In February 2020, Ethical Consumer received a completed questionnaire from Beiersdorf, which pointed to pages on the company’s website which detailed the company’s approach to managing workers’ rights issues in its supply chain. These pages were viewed along with the company’s 2018 Sustainability Review document.
Supply chain policy (reasonable)
A strong supply chain policy would include the following commitments: no use of forced labour, permission of freedom of association, payment of a living wage, the restriction of working hours to 48 hours plus 12 overtime (without exception), no use of a child labour (under 15 or 14 if ILO exempt), no discrimination by race, sex or for any other reason.
Beiersdorf’s Code of Conduct for Suppliers was found to have adequate policies for child labour, forced labour, discrimination, freedom of association and working hours. The company's policy on wages was found to be inadequate as it only required the payment of legal minimum wages, not a living wage.
The company stated that 90% of its procurement volume was contractually secured by the Supplier Code of Conduct.
Overall, Edgewell Personal Care was considered to have a reasonable supply chain policy.
Stakeholder engagement (poor)
Ethical Consumer deemed it necessary for companies to demonstrate stakeholder engagement, such as through membership of the Ethical Trade Initiative, Fair Labour Association or Social Accountability International. Companies were also expected to engage with Trade Unions, NGOs and/or not-for-profit organisations which could systematically verify the company's supply chain audits, and for workers to have access to an anonymous complaints system, free of charge and in their own language.
Beiersdorf was found to be a member of two industry organisations involved in work related to supply chain sustainability, these were AIM-PROGRESS and Sedex. However, neither of these organisations was considered to be a multi-stakeholder initiative, as they did not appear to include the participation of unions or civil society members.
No mention was found of thrid-party involvement in the verification of labour standard audits.
Details of an anonymous complaints process were only found for the company’s own staff and not for supply chain workers.
Overall, Beiersdorf was considered to have a poor approach to stakeholder engagement.
Auditing and Reporting (poor)
Ethical Consumer deemed it necessary for companies to have an auditing and reporting system. Results of audits should be publicly reported and quantitatively analysed. The company should have a scheduled and transparent audit plan that applies to their whole supply chain, including some second tier suppliers. The company should also have a staged policy for non-compliance. The costs of the audit should be borne by the company.

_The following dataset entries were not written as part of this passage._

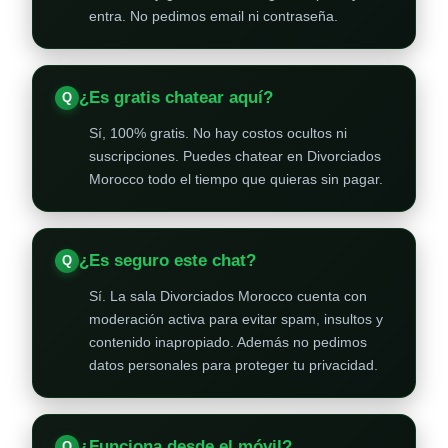
entra. No pedimos email ni contraseña.
¿Es gratis chatear aquí?
Sí, 100% gratis. No hay costos ocultos ni
suscripciones. Puedes chatear en Divorciados
Morocco todo el tiempo que quieras sin pagar.
¿Es seguro este chat?
Sí. La sala Divorciados Morocco cuenta con
moderación activa para evitar spam, insultos y
contenido inapropiado. Además no pedimos
datos personales para proteger tu privacidad.
¿Funciona desde el móvil?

The company stated: “We require significant-risk suppliers to complete the Self-Assessment Questionnaire (SAQ) on the Sedex platform: This determines the need for a Responsible Sourcing Audit”
No details were found of audit results or analysis or a scheduled audit plan. The auditing process did not appear to apply to the whole supply chain, only those deemed to be high-risk.
No mention of audit costs was found.
Overall, Beiersdorf was considered to have a poor approach to auditing and reporting
Difficult issues (rudimentary)
Ethical Consumer also deemed it necessary for companies to address other difficult issues in their supply chains. This would include ongoing training for agents, or rewards for suppliers, or preference for long term suppliers. It would also include acknowledgement of audit fraud and unannounced audits, and measures taken to address the issue of living wages, particularly among outworkers, and illegal freedom of association.
Beiersdorf’s Code of Conduct for Suppliers addressed the issue of illegal Freedom of Association. It stated: “In situations where the rights to freedom of association and collective negotiations are limited by law, other opportunities must be granted for the independent and free union of the employees for collective negotiation. Employee representatives are to be protected against discrimination. They are to be granted free access to the workplaces of their colleagues, in order to ensure that they are able to utilise their rights in a legal and peaceful form.”
No mention was found of other difficult issues, therefore Bieresdorf’s approach to difficult issues was considered to be rudimentary.
Overall, Beiersdorf received Ethical Consumer's middle rating for Supply Chain Management and lost half a mark in this category.